Copertina 7

Info

Anno di uscita:2025
Durata:47 min.
Etichetta:Loma Vista Recordings

Tracklist

  1. PEACEFIELD
  2. LACHRYMA
  3. SATANIZED
  4. GUIDING LIGHTS
  5. DE PROFUNDIS BOREALIS
  6. CENOTAPH
  7. MISSILLA AMORI
  8. MARKS OF THE EVIL ONE
  9. UMBREA
  10. EXCELSIS

Line up

  • Papa V Perpetua: vocals, guitars, bass, songwriting, lyrics

Voto medio utenti

Morto un Papa, si sa, se ne fa un altro: tema di strettissima attualità, che noi circoscriveremo sobriamente (considerato anche che l’album esce il 25 aprile) all’ambito musicale.
Spazio, quindi, a Papa V Perpetua e al sesto full length dei Ghost.
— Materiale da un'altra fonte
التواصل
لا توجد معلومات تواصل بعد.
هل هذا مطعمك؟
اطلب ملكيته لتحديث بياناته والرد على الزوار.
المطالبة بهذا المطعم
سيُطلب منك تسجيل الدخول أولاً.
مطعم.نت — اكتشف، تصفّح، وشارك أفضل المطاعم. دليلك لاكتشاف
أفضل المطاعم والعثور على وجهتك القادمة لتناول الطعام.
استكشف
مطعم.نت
Com’è, dunque, questo “Skeletá”?
Partirei dalla (mia) conclusione: non un capolavoro, ma un discreto passo avanti rispetto al precedente “Impera”, che a distanza di anni continuo a ritenere scostante e complessivamente sciapo.

Anche a questo giro, i Nostri calcano la mano sugli elementi “soft” del loro sound, ma lo fanno, almeno a mio parere, in modo più che convincente. La componente melodica, i chorus catchy, le strofe ad altro grado di assimilabilità, le linee vocali memorizzabili costituiscono infatti l’architrave su cui la tracklist viene eretta.

Per farvi un’idea in proposito vi basterà posare le orecchie sul ritornello dell’iniziale “Peacefield”, eighties che più eighties non si può, sulle contagiose spire armoniche della successiva “Lachryma”, sorta di impura unione tra “Of Wolf and Man” dei Metallica e “Poison” di Alice Cooper, o ancora sulla ruffianeria anthemica di “Marks of the Evil One”, che riuscirete a togliervi dalla crapa solo attraverso la lobotomia.

A questo giro, invece, non si è esagerato con le ballad: giusto due, a metà e fine platter.
Porrei “Guiding Lights” ed “Excelsis” sul medesimo piano anche in termini qualitativi: non imprescindibili, ma senz’altro piacevoli e ben arrangiate.

Come spesso accade con le composizioni di Tobias Forge, i riferimenti stilistici non paiono troppo ardui da scovare: il mid tempoMissilia Amori”, giusto per citare qualche esempio, sembra prelevato a forza dal songbook dei Def Leppard, mentre il suggestivo break strumentale di “Umbra” chiama in causa i cari vecchi Deep Purple.
Come ovvio, il tutto viene poi rielaborato e ghostizzato a dovere, oltre che condito da qualche chicca; cito, ex multis, gli assoli di chitarra, disseminati in modo tutt’altro che parsimonioso, ed immancabilmente gustosi.

Skeletá”, l’avrete capito, è in ultima analisi un prodotto furbone, sornione e piacione. Un prodotto, al tempo stesso, a suo modo onesto, visto che non prova nemmeno a celare le proprie influenze né, tantomeno, le proprie mire commerciali.
La patina di occulto, così come quella metallica, è da tempo flebile ed in qualche misura posticcia, confinata ormai all’immaginario visivo della band, ad alcuni, sparuti riff di chitarra ed a qualche riferimento nelle lyrics. Vedremo cosa riserva il futuro, ma ad oggi i Ghost sono questi.

Con ogni probabilità, non sarà quest’ultima fatica discografica a spostare consensi in modo vistoso: se a monte vi professavate detrattori della compagine mascherata, continuerete serenamente a qualificarvi come tali anche al termine dell’ascolto (sempre ammesso che lo concediate).
Fedeli ed agnostici, invece, potrebbero rimanere favorevolmente sorpresi: i pezzi funzionano, restano impressi senza risultare stucchevoli, e a sorpresa, nonostante la loro semplicità strutturale ed esecutiva, crescono ad ogni passaggio nello stereo.

Io esprimo dunque sobria soddisfazione, e non vedo l’ora di ascoltare i nuovi brani in occasione dell’imminente show milanese.